A VPS with mediocre spinning disk, any semi modern CPU (single core) and probably 512MB of RAM will be overkill.

Once you get Wordpress caching to work right, everything changes.  Must better page request throughput.


----------



## johnlth93 (Sep 10, 2013)

Caching usually will helps, what i usually see is a 512mb / 1 or 2 cores should be perfectly fine.


----------



## Deleted (Sep 10, 2013)

My thoughts:

- There's a WP plugin to convert the dynamic pages into static HTML images, which reduces CPU load from the PHP processor. Then, you could easily configure apache/nginx/whatever to mmap the html files into memory to reduce CPU load (due to copy on write).. One downside to mmap is the amount of page faults and TLB misses on some systems. 

- If this is unacceptable, I highly suggest a reverse proxy / something with EAccelerator 

Wordpress takes a big speed hit from MySQL (if query_cache is enabled you'll see a decent speed up), and the rest comes from PHP. 

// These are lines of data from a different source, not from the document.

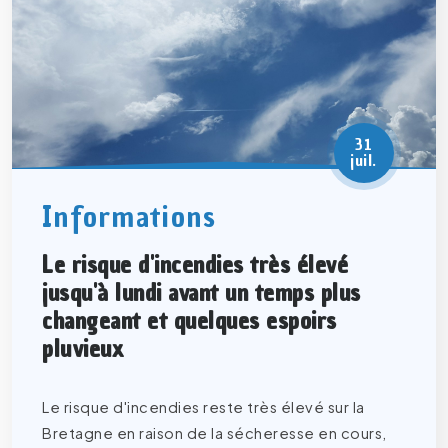
31
juil.
Informations
Le risque d'incendies très élevé
jusqu'à lundi avant un temps plus
changeant et quelques espoirs
pluvieux
Le risque d'incendies reste très élevé sur la
Bretagne en raison de la sécheresse en cours,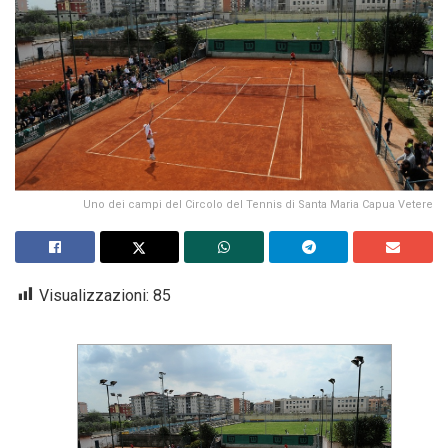
Uno dei campi del Circolo del Tennis di Santa Maria Capua Vetere
Visualizzazioni:
85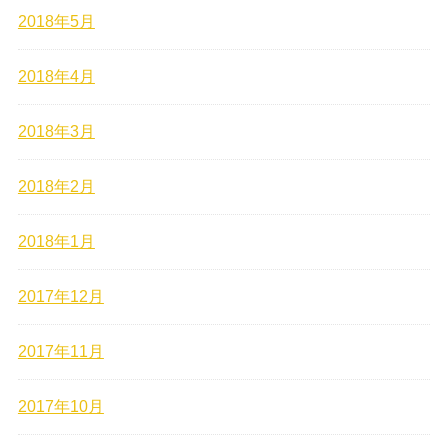
2018年5月
2018年4月
2018年3月
2018年2月
2018年1月
2017年12月
2017年11月
2017年10月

Source: 20 years in IT, software engineering, network engineering, OS design, et al.


----------



## Tux (Sep 10, 2013)

Suggestion: Install APC, W3 Total Cache, move off EC2.


----------



## Deleted (Sep 10, 2013)

I would avoid using APC because it does not page opcode to disk, so it stays in memory. Free memory on *NIX servers goes towards the filesystem buffer cache, generally.


----------



## GIANT_CRAB (Sep 10, 2013)

OneAsiaHost has got pretty cheap VPS plans in Singapore.


----------



## joshuatly (Sep 11, 2013)

Might try out OneAsiaHost SSD VPS.


----------



## datarealm (Oct 1, 2013)

I am partial towards Datarealm's network, but here's a great article on how to really scale up your wordpress setup:

http://ewan.im/900/10-million-hits-a-day-with-wordpress-using-a-15-server


----------



## nate (Oct 13, 2013)

We run several WP sites that receive heavy traffic (<50K alexa). Using a server that is optimized correclty, you might be able to get away with 512MB of RAM and 2 cpu cores. I would suggest at least double the specs in order to cover any spikes in traffic. Apache/MySQL out of the box definitely needs to be optimized and is not a suitable solution. Apache will quickly drain your servers memory. Running nginx as a reverse proxy and optimizing MySQL will help significantly. Avoid installing a control panel such as cPanel, unless your budget allows. It will require a license + extra resources for everything to run smoothly.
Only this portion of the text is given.